3. If edge-cli is not available or fails, RustPBX sends an `error` event (`{"type":"error","reason":"TTS service not available"}`) to your provider. Your provider should handle this event and return a fallback action (e.g. a `file`-based prompt, or a different flow).

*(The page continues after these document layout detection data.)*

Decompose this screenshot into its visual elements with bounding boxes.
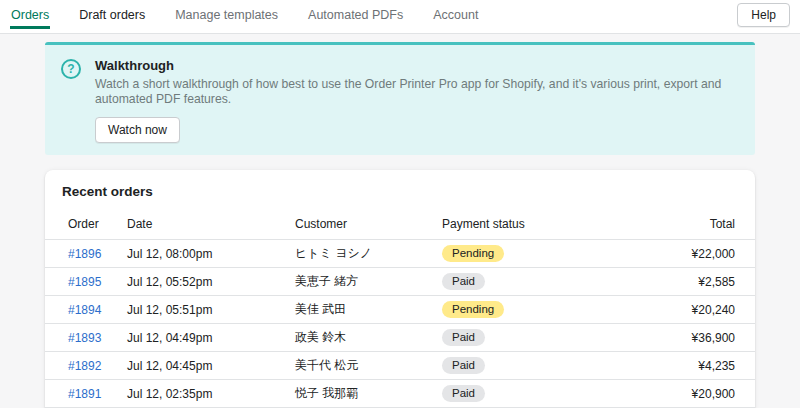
order-link[interactable]: #1896: [68, 247, 101, 261]
question-mark-circle-icon: ?: [61, 59, 81, 79]
orders-table: Order Date Customer Payment status Total…: [45, 209, 755, 408]
payment-status-badge: Paid: [442, 385, 485, 402]
payment-status-badge: Paid: [442, 329, 485, 346]
order-total: ¥2,585: [612, 268, 755, 296]
payment-status-cell: Pending: [442, 296, 612, 324]
banner-body: Watch a short walkthrough of how best to…: [95, 77, 739, 107]
order-cell: #1896: [45, 240, 127, 268]
walkthrough-banner: ? Walkthrough Watch a short walkthrough …: [45, 42, 755, 155]
order-cell: #1893: [45, 324, 127, 352]
order-total: ¥22,000: [612, 240, 755, 268]
order-link[interactable]: #1894: [68, 303, 101, 317]
order-cell: #1892: [45, 352, 127, 380]
recent-orders-card: Recent orders Order Date Customer Paymen…: [45, 170, 755, 408]
order-link[interactable]: #1893: [68, 331, 101, 345]
payment-status-badge: Paid: [442, 273, 485, 290]
order-customer: 美佳 武田: [295, 296, 442, 324]
tab-manage-templates[interactable]: Manage templates: [174, 8, 279, 29]
order-date: Jul 12, 08:00pm: [127, 240, 295, 268]
table-row: #1894Jul 12, 05:51pm美佳 武田Pending¥20,240: [45, 296, 755, 324]
tab-automated-pdfs[interactable]: Automated PDFs: [307, 8, 404, 29]
payment-status-cell: Paid: [442, 380, 612, 408]
payment-status-cell: Paid: [442, 268, 612, 296]
table-row: #1896Jul 12, 08:00pmヒトミ ヨシノPending¥22,00…: [45, 240, 755, 268]
order-customer: 悦子 我那覇: [295, 380, 442, 408]
table-row: #1892Jul 12, 04:45pm美千代 松元Paid¥4,235: [45, 352, 755, 380]
payment-status-cell: Paid: [442, 352, 612, 380]
order-link[interactable]: #1891: [68, 387, 101, 401]
order-cell: #1894: [45, 296, 127, 324]
order-date: Jul 12, 02:35pm: [127, 380, 295, 408]
order-total: ¥4,235: [612, 352, 755, 380]
table-header-row: Order Date Customer Payment status Total: [45, 209, 755, 240]
payment-status-cell: Pending: [442, 240, 612, 268]
order-link[interactable]: #1892: [68, 359, 101, 373]
tab-orders[interactable]: Orders: [10, 8, 50, 29]
table-row: #1893Jul 12, 04:49pm政美 鈴木Paid¥36,900: [45, 324, 755, 352]
order-cell: #1895: [45, 268, 127, 296]
banner-content: Walkthrough Watch a short walkthrough of…: [95, 58, 739, 143]
order-total: ¥20,240: [612, 296, 755, 324]
tab-draft-orders[interactable]: Draft orders: [78, 8, 146, 29]
recent-orders-title: Recent orders: [45, 184, 755, 209]
payment-status-badge: Pending: [442, 245, 504, 262]
order-date: Jul 12, 05:51pm: [127, 296, 295, 324]
order-date: Jul 12, 04:45pm: [127, 352, 295, 380]
watch-now-button[interactable]: Watch now: [95, 117, 180, 143]
order-date: Jul 12, 05:52pm: [127, 268, 295, 296]
col-payment-status: Payment status: [442, 209, 612, 240]
order-cell: #1891: [45, 380, 127, 408]
order-date: Jul 12, 04:49pm: [127, 324, 295, 352]
payment-status-cell: Paid: [442, 324, 612, 352]
payment-status-badge: Paid: [442, 357, 485, 374]
col-order: Order: [45, 209, 127, 240]
tab-account[interactable]: Account: [432, 8, 479, 29]
col-date: Date: [127, 209, 295, 240]
payment-status-badge: Pending: [442, 301, 504, 318]
order-link[interactable]: #1895: [68, 275, 101, 289]
order-customer: ヒトミ ヨシノ: [295, 240, 442, 268]
help-button[interactable]: Help: [737, 3, 790, 27]
order-total: ¥20,900: [612, 380, 755, 408]
order-total: ¥36,900: [612, 324, 755, 352]
col-customer: Customer: [295, 209, 442, 240]
col-total: Total: [612, 209, 755, 240]
table-row: #1895Jul 12, 05:52pm美恵子 緒方Paid¥2,585: [45, 268, 755, 296]
top-navigation: Orders Draft orders Manage templates Aut…: [0, 0, 800, 34]
table-row: #1891Jul 12, 02:35pm悦子 我那覇Paid¥20,900: [45, 380, 755, 408]
banner-title: Walkthrough: [95, 58, 739, 73]
orders-table-body: #1896Jul 12, 08:00pmヒトミ ヨシノPending¥22,00…: [45, 240, 755, 408]
order-customer: 美千代 松元: [295, 352, 442, 380]
order-customer: 美恵子 緒方: [295, 268, 442, 296]
order-customer: 政美 鈴木: [295, 324, 442, 352]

**Important:** Do not return another `tts_text`-based prompt in response to an `error` event — this would cause the same TTS failure again, and RustPBX will send another `error` event (no infinite loop due to the error → fallback → terminal action chain).
---
## 9. Configuration
### Route params (used at runtime)
```json
{
"mode": "step",
"url": "http://localhost:8080/ivr/step",
"headers": {
"Authorization": "Bearer token123"
},
"retry": {
"max_retries": 5,
"timeout_ms": 2000,
"fallback": { "type": "transfer", "target": "operator" }
},
"name": "my-step-ivr"
}
```
| `url` | string | — | Provider HTTP endpoint (POST) |
| `headers` | `Map<string,string>` | `{}` | Custom HTTP headers sent on every provider call |
| `retry.max_retries` | u32 | `3` | Max retry attempts |
| `retry.timeout_ms` | u64 | `1000` | Per‑request timeout in **milliseconds** |
| `retry.fallback` | ActionNode | `{"type":"hangup","prompt":"sounds/error.wav"}` | Action to execute when all retries fail |
| `name` | string | `"step_ivr"` | Display name for tracing |
### Published step.json (IVR Editor creates this, for reference)
```json
{
"mode": "step",
"name": "My IVR",
"url": "https://provider.example.com/ivr/step",
"headers": { "Authorization": "Bearer token123" },
"retry": {
"max_retries": 3,
"timeout_ms": 1000
}
}
```
### Route config (TOML)
```toml
[[routes]]
name = "my_step_ivr"
to_user = "*99"
app = "ivr"
app_params = { mode = "step", url = "http://localhost:8080/ivr/step" }
```
---
## 10. Testing & Debugging
### curl
```bash
SESSION="test_$(date +%s)"
# Session start
curl -X POST http://localhost:8080/ivr/step \
-H "Content-Type: application/json" \
-d "{\"session_id\":\"$SESSION\",\"caller\":\"1001\",\"callee\":\"2000\",\"event\":{\"type\":\"session_start\"}}"
# Simulate DTMF
curl -X POST http://localhost:8080/ivr/step \
-H "Content-Type: application/json" \
-d "{\"session_id\":\"$SESSION\",\"event\":{\"type\":\"dtmf\",\"digit\":\"1\"}}"
# Simulate audio complete
curl -X POST http://localhost:8080/ivr/step \
-H "Content-Type: application/json" \
-d "{\"session_id\":\"$SESSION\",\"event\":{\"type\":\"audio_complete\",\"interrupted\":false}}"
```
### Traces (RustPBX side)
Every step is recorded. View in: IVR Editor → Debug → select session. Each entry shows the exact `ProviderContext` sent and the `ActionNode` returned, with timing.
RWI subscribers receive trace entries in real-time (event type: `ivr_step_trace`).
### Reference Implementation
`examples/step_ivr_provider.py` — complete Python provider, zero external dependencies. Covers: session state machine, Prompt → DtmfMenu → Transfer/Queue/Hangup, DTMF timeout handling, invalid digit retry with 3-strike hangup.